# Data provided
· · · ·
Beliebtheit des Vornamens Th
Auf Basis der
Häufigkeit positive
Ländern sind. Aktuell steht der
· · · ·
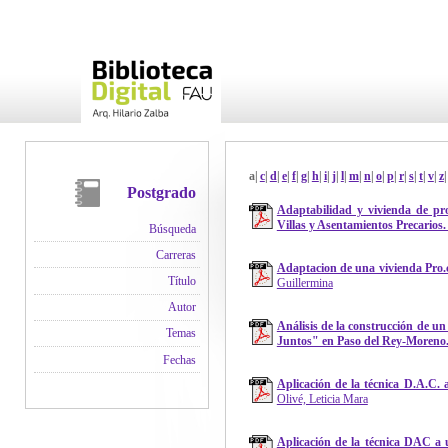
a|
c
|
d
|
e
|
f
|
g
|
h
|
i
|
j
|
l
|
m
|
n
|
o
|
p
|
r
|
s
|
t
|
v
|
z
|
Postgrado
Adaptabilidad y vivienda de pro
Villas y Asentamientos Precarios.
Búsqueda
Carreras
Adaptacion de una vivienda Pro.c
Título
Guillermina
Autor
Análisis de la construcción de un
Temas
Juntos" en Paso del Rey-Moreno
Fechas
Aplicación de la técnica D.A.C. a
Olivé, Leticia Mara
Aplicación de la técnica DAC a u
· · · ·
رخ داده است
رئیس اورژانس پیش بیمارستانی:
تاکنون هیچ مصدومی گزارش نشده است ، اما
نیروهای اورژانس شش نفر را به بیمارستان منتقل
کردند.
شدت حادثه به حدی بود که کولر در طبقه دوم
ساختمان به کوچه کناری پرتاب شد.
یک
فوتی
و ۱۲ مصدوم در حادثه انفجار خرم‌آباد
· · · ·
# Exercise description
Return word for word the lines above from the line with "رئیس اورژانس پیش" to the line with "و ۱۲ مصدوم در حادثه انفجار خرم‌آباد", including both and leaving out all others.

# Worked solution
رئیس اورژانس پیش بیمارستانی:
تاکنون هیچ مصدومی گزارش نشده است ، اما
نیروهای اورژانس شش نفر را به بیمارستان منتقل
کردند.
شدت حادثه به حدی بود که کولر در طبقه دوم
ساختمان به کوچه کناری پرتاب شد.
یک
فوتی
و ۱۲ مصدوم در حادثه انفجار خرم‌آباد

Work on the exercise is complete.